I needn't have worried- I had no trouble relating to Eliza and fell into step with her chaotic life of motherhood, business and marriage. I followed her through her exercise plan, her moments that were just her own and was unsurprised at what felt like a natural first liaison with "the amazon" in the pool change room. The sexual nature of the story, though intense and explicit, does delve into a much more common set of problems faced in marriage and in many relationships.
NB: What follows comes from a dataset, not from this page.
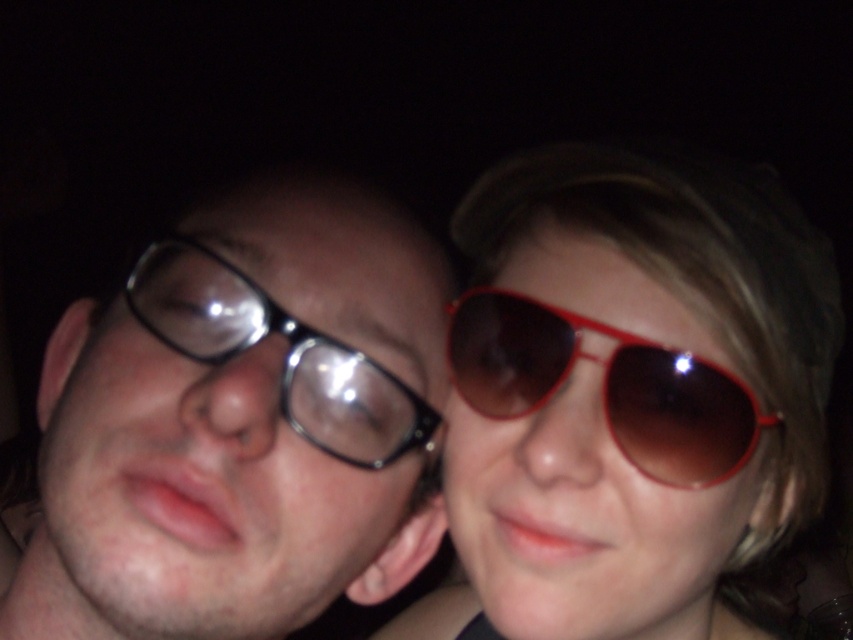 You are a photographer who wants to focus on the matte black glasses at left and the black plastic glasses at left in the image. Which of these glasses is positioned closer to the camera?

The matte black glasses at left is closer to the viewer than the black plastic glasses at left, so the matte black glasses at left is positioned closer to the camera.

You are a photographer adjusting the lighting for a portrait. You notice the matte red sunglasses at upper right and the matte black glasses at left. Which eyewear is closer to you, and how might this affect their reflection visibility?

The matte red sunglasses at upper right is closer to you than the matte black glasses at left. Since it is closer, its reflection might appear more prominent or brighter due to the light source proximity. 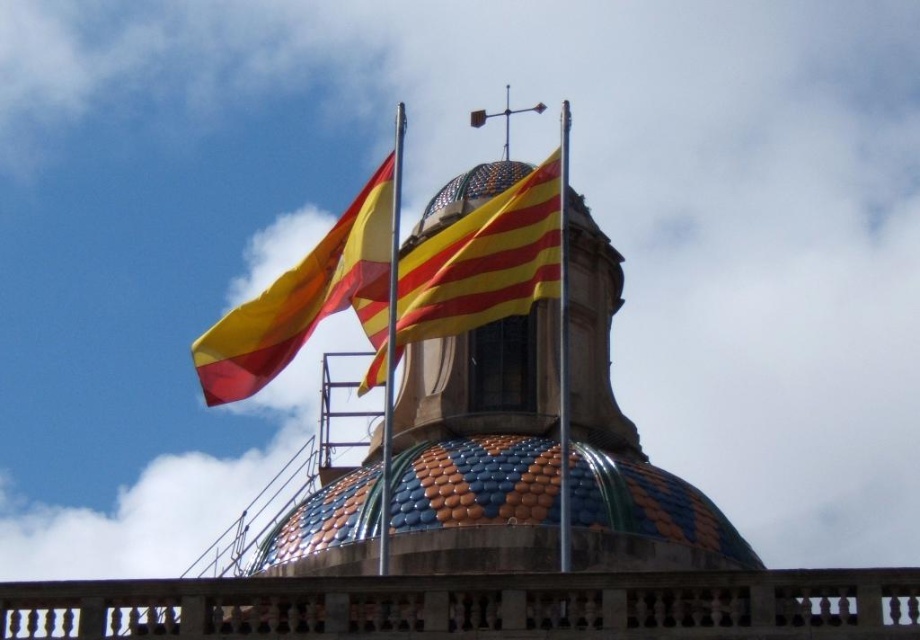 You are standing 100 meters away from the building and want to take a photo of the yellowstriped fabricflag at center. Given that the camera you have can focus up to 80 meters, will you be able to capture the flag clearly?

The yellowstriped fabricflag at center is 65.52 meters away from the camera, which is within the camera focus range of up to 80 meters. Therefore, you can capture the flag clearly.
The lack of nurturing (physical or mental)  will allow for discontent and eventual discord. 

I wished that Eliza's trip to Greece had been given more than a passing glance- it felt as if it had more of an effect on her than the novel allowed and that it could have rounded out her character a bit more to have that part of her life more voice.  I was also frustrated by Andrew's brother and parents (mostly mother)- they didn't do much for me or the plot except to add an element of tension in Andrew and Eliza's marriage and they filled me with something close to rage I'm afraid.

I easily accepted all the couple combinations though and felt that each of them was the right fit in their own way. Their meeting and merging was interesting and in the end I'm not convinced I was satisfied with the outcome for any of them- I suppose it couldn't end up perfectly for everyone in the end?

Thank you to Penguin Random House Canada for our review copy.  All opinions are our own.